DATA TO USE.
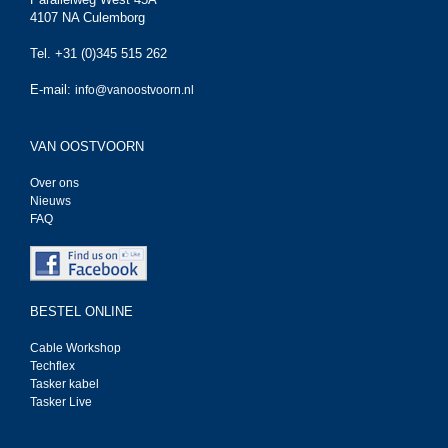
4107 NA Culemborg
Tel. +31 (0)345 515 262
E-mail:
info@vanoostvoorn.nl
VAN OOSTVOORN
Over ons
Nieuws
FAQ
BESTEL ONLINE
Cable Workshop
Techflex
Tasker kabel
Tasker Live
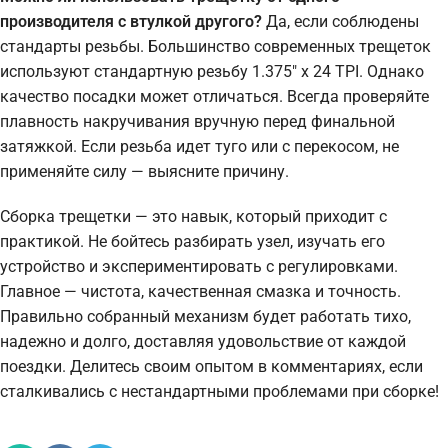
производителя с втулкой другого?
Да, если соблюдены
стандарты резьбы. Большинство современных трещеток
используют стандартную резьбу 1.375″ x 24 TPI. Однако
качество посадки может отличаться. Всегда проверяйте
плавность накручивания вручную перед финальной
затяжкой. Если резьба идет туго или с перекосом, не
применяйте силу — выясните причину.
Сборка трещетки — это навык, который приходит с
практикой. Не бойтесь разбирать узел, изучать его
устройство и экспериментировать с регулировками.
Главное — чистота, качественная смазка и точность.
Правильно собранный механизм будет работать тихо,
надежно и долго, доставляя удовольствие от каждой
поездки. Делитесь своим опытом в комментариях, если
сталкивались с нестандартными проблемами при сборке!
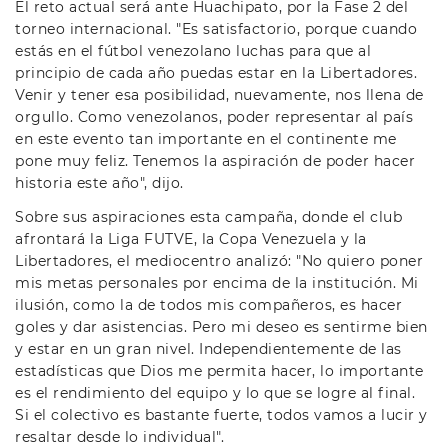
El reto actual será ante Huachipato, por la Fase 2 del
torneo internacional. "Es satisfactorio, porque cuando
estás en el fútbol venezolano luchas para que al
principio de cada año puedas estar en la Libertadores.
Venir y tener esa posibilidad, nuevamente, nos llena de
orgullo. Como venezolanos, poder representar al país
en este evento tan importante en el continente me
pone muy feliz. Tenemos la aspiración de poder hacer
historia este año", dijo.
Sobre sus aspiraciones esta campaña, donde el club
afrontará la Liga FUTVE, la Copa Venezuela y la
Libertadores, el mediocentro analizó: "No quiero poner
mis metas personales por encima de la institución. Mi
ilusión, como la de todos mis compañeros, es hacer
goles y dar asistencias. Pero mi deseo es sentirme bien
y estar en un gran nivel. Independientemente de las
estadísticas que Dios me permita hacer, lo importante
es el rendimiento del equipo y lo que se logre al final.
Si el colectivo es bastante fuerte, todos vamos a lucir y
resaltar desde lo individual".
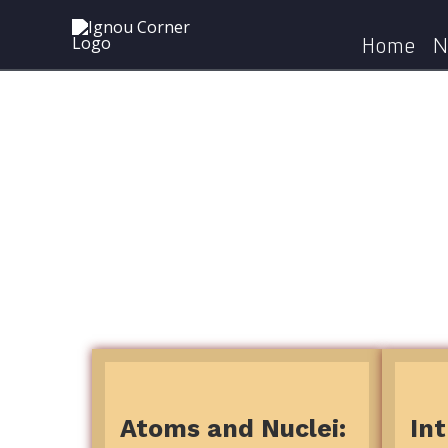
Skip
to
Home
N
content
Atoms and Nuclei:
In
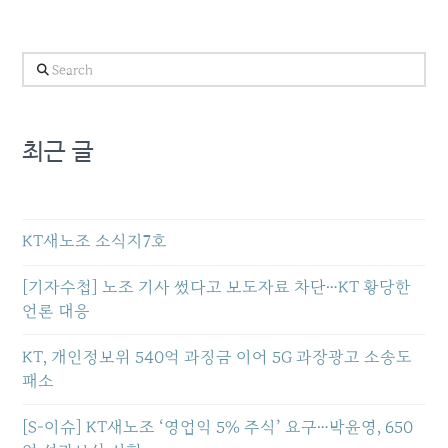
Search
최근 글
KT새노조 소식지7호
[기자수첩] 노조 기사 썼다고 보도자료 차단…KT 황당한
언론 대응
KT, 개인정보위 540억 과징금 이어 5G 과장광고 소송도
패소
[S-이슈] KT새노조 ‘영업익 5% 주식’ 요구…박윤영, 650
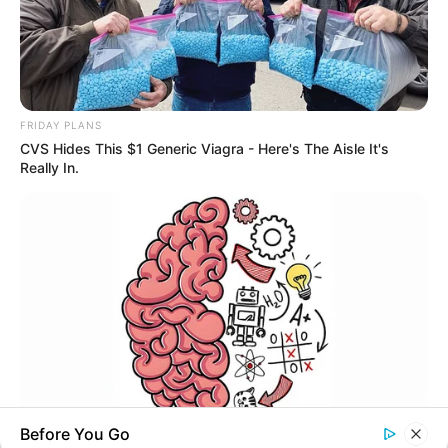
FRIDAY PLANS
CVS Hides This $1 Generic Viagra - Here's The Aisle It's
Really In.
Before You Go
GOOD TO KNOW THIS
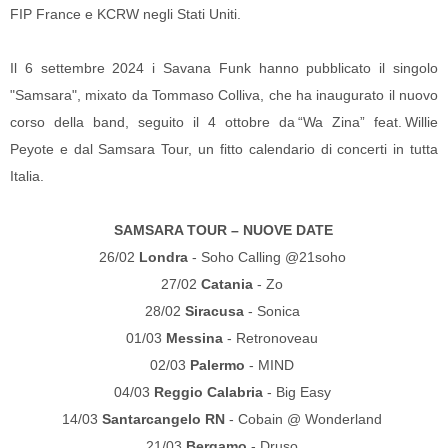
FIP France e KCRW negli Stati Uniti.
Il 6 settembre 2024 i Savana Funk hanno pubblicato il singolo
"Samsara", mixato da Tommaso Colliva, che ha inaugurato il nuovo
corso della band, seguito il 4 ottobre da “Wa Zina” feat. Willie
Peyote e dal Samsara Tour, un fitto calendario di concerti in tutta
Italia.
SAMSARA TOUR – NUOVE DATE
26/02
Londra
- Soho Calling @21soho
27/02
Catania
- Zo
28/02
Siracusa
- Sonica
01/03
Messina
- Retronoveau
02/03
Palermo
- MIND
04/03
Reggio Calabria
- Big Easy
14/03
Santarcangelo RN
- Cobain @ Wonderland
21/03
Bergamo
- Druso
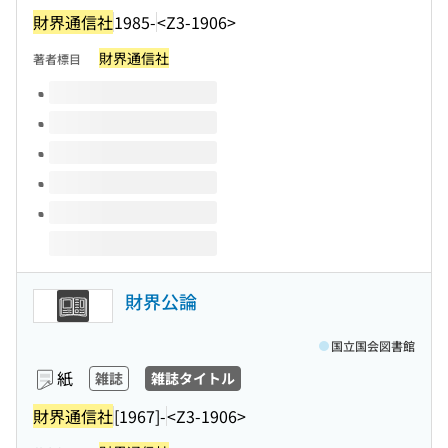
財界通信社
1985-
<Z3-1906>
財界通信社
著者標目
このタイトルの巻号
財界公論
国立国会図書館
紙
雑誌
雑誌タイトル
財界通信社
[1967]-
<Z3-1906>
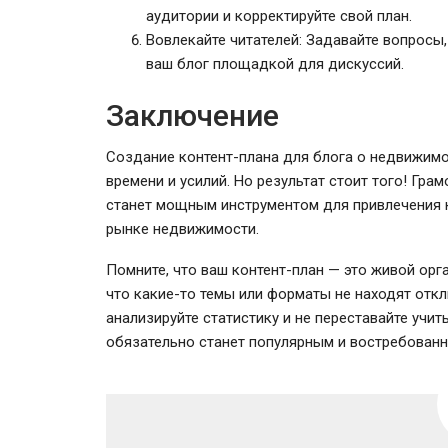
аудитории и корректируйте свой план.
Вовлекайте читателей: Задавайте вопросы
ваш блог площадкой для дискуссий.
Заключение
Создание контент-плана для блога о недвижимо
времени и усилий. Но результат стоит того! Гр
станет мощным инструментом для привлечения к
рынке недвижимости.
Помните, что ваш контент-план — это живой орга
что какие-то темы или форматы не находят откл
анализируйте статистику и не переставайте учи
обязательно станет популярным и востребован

WHAT YOU ARE ASKED TO DO. Retype each entry exactly as it appears, excluding any image.

OUTPUT OF THE TASK.
4107 NA Culemborg
Tel. +31 (0)345 515 262
E-mail:
info@vanoostvoorn.nl
VAN OOSTVOORN
Over ons
Nieuws
FAQ
BESTEL ONLINE
Cable Workshop
Techflex
Tasker kabel
Tasker Live
производителя с втулкой другого?
Да, если соблюдены
стандарты резьбы. Большинство современных трещеток
используют стандартную резьбу 1.375″ x 24 TPI. Однако
качество посадки может отличаться. Всегда проверяйте
плавность накручивания вручную перед финальной
затяжкой. Если резьба идет туго или с перекосом, не
применяйте силу — выясните причину.
Сборка трещетки — это навык, который приходит с
практикой. Не бойтесь разбирать узел, изучать его
устройство и экспериментировать с регулировками.
Главное — чистота, качественная смазка и точность.
Правильно собранный механизм будет работать тихо,
надежно и долго, доставляя удовольствие от каждой
поездки. Делитесь своим опытом в комментариях, если
сталкивались с нестандартными проблемами при сборке!
El reto actual será ante Huachipato, por la Fase 2 del
torneo internacional. "Es satisfactorio, porque cuando
estás en el fútbol venezolano luchas para que al
principio de cada año puedas estar en la Libertadores.
Venir y tener esa posibilidad, nuevamente, nos llena de
orgullo. Como venezolanos, poder representar al país
en este evento tan importante en el continente me
pone muy feliz. Tenemos la aspiración de poder hacer
historia este año", dijo.
Sobre sus aspiraciones esta campaña, donde el club
afrontará la Liga FUTVE, la Copa Venezuela y la
Libertadores, el mediocentro analizó: "No quiero poner
mis metas personales por encima de la institución. Mi
ilusión, como la de todos mis compañeros, es hacer
goles y dar asistencias. Pero mi deseo es sentirme bien
y estar en un gran nivel. Independientemente de las
estadísticas que Dios me permita hacer, lo importante
es el rendimiento del equipo y lo que se logre al final.
Si el colectivo es bastante fuerte, todos vamos a lucir y
resaltar desde lo individual".
Skip
to
Home
N
content
Atoms and Nuclei:
In
Search
최근 글
KT새노조 소식지7호
[기자수첩] 노조 기사 썼다고 보도자료 차단…KT 황당한
언론 대응
KT, 개인정보위 540억 과징금 이어 5G 과장광고 소송도
패소
[S-이슈] KT새노조 ‘영업익 5% 주식’ 요구…박윤영, 650
FRIDAY PLANS
CVS Hides This $1 Generic Viagra - Here's The Aisle It's
Really In.
Before You Go
GOOD TO KNOW THIS
FIP France e KCRW negli Stati Uniti.
Il 6 settembre 2024 i Savana Funk hanno pubblicato il singolo
"Samsara", mixato da Tommaso Colliva, che ha inaugurato il nuovo
corso della band, seguito il 4 ottobre da “Wa Zina” feat. Willie
Peyote e dal Samsara Tour, un fitto calendario di concerti in tutta
Italia.
SAMSARA TOUR – NUOVE DATE
26/02
Londra
- Soho Calling @21soho
27/02
Catania
- Zo
28/02
Siracusa
- Sonica
01/03
Messina
- Retronoveau
02/03
Palermo
- MIND
04/03
Reggio Calabria
- Big Easy
14/03
Santarcangelo RN
- Cobain @ Wonderland
21/03
Bergamo
- Druso
財界通信社
1985-
<Z3-1906>
財界通信社
著者標目
このタイトルの巻号
財界公論
国立国会図書館
紙
雑誌
雑誌タイトル
財界通信社
[1967]-
<Z3-1906>
аудитории и корректируйте свой план.
Вовлекайте читателей: Задавайте вопросы
ваш блог площадкой для дискуссий.
Заключение
Создание контент-плана для блога о недвижимо
времени и усилий. Но результат стоит того! Гр
станет мощным инструментом для привлечения к
рынке недвижимости.
Помните, что ваш контент-план — это живой орга
что какие-то темы или форматы не находят откл
анализируйте статистику и не переставайте учи
обязательно станет популярным и востребован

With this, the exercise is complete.